I don't think my title accurately conveys my question but I struggled on it for a bit. I have a range of CSV files. These files contain column names and values. My current code works exactly as I want it to, in that it groups the data by time and then gets me a count of uses per hour and revenue per hour. However I now want to refine this, in my CSV there is a column name called Machine Name. Each value in this column is unique, but they share the same naming scheme. They can either be Dryer #39 or Dryer #38 or Washer #1 or Washer #12. What I want is to get a count of Dryers and Washers used per hour and I do not care what number washer or dryer it was. Just that it was a washer or dryer.
Here is my code.
for i in range(1): # len(csvList))
df = wr.s3.read_csv(path=[f's3://{csvList[i].bucket_name}/{csvList[i].key}'])
df['Timestamp'] = pd.to_datetime(df['Timestamp'])
df = df.groupby(df['Timestamp'].dt.floor('h')).agg(
machines_used_per_hour=('Machine Name', 'count'),
revenue_per_hour=('Total Revenue', 'sum')
).reset_index() # Reset the index for the timestamp column
for j in df.iterrows():
dbInsert = """INSERT INTO `store-machine-use`(store_id, timestamp, machines_used_per_hour, revenue_per_hour, notes) VALUES (%s, %s, %s, %s, %s)"""

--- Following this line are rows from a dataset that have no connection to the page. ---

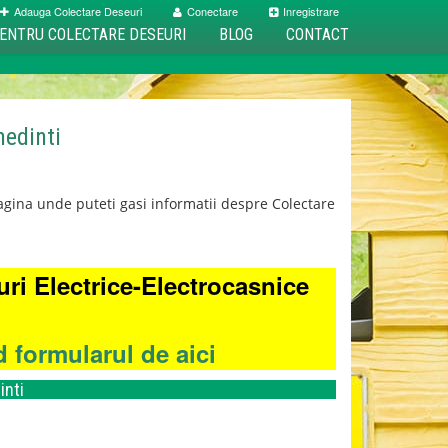
Adauga Colectare Deseuri
Conectare
Inregistrare
ENTRU COLECTARE DESEURI
BLOG
CONTACT
hedinti
gina unde puteti gasi informatii despre Colectare
ri Electrice-Electrocasnice
 formularul de aici
inti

values = (int(storeNumberList[i]), str(j[1]['Timestamp']), int(j[1]['machines_used_per_hour']), int(j[1]['revenue_per_hour']),'')
cursor.execute(dbInsert, values)
cnx.commit()
This data enters the database and looks like:
store_id, Timestamp, machines_used_per_hour, revenue_per_hour, notes
10, 2021-08-22 06:00:00, 4, 14, Test
I want to get an individual count of the types of machines used every hour, in the case of my example it would look like:
store_id, Timestamp, machines_used_per_hour, revenue_per_hour, washers_per_hour, dryers_per_hour, notes
10, 2021-08-22 06:00:00, 4, 14, 1, 3, Test
CodePudding user response:
you cout use pd.Series.str.startswith and then sum in the aggregation:
df['is_dryer'] = df['Machine Name'].startswith('Dryer')

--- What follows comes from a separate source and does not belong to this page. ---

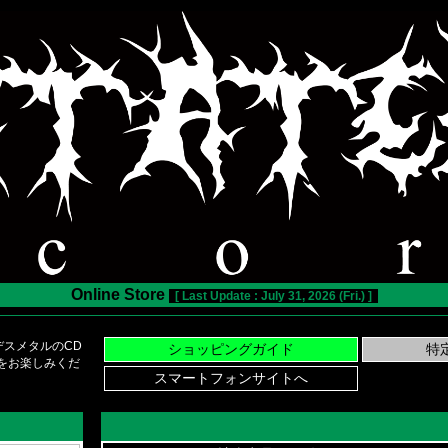
Online Store
[ Last Update : July 31, 2026 (Fri.) ]
スメタルのCD
い物をお楽しみくだ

df['is_washer'] = df['Machine Name'].startswith('Washer')
df = df.groupby(df['Timestamp'].dt.floor('h')).agg(
machines_used_per_hour=('Machine Name', 'count'),
revenue_per_hour=('Total Revenue', 'sum'),
washers_per_hour=('is_washer', 'sum'),
dryers_per_hour=('is_dryer', 'sum')
).reset_index() # Reset the index for the timestamp column
note that if you need more complex pattern matching for determining which machine belongs to which category, you can use regexes with pd.Series.str.match
example
for instance with some fake data, if I have:
dataframe = pd.DataFrame(
{"machine": ["Dryer #1", "Dryer #2", "Washer #43", "Washer #89", "Washer #33"],
"aggregation_key": [1, 2, 1, 2, 2]}
)
after creating the boolean columns with
dataframe["is_dryer"] = dataframe.machine.str.startswith("Dryer")
dataframe["is_washer"] = dataframe.machine.str.startswith("Washer")
dataframe will be
machine aggregation_key is_dryer is_washer
0 Dryer #1 1 True False
1 Dryer #2 2 True False
2 Washer #43 1 False True
3 Washer #89 2 False True
4 Washer #33 2 False True
and then aggregation gives you what you want:
dataframe.groupby(dataframe["aggregation_key"]).agg(
washers_per_hour=('is_washer', 'sum'),
dryers_per_hour=('is_dryer', 'sum')
).reset_index()
result will be
aggregation_key washers_per_hour dryers_per_hour
0 1 1 1
1 2 2 1
CodePudding user response:
you can use regex to replace the common machine number identifier pattern to create a machine_type
series which you can then use to aggregate on.
df['Machine Type'] = df['Machine Name'].str.replace(' #[0-9]', '', regex=True)
you can then group on the Machine Type
df = df.groupby(df['Timestamp'].dt.floor('h')).agg(
machines_used_per_hour=('Machine Type', 'count'),
revenue_per_hour=('Total Revenue', 'sum')
).reset_index()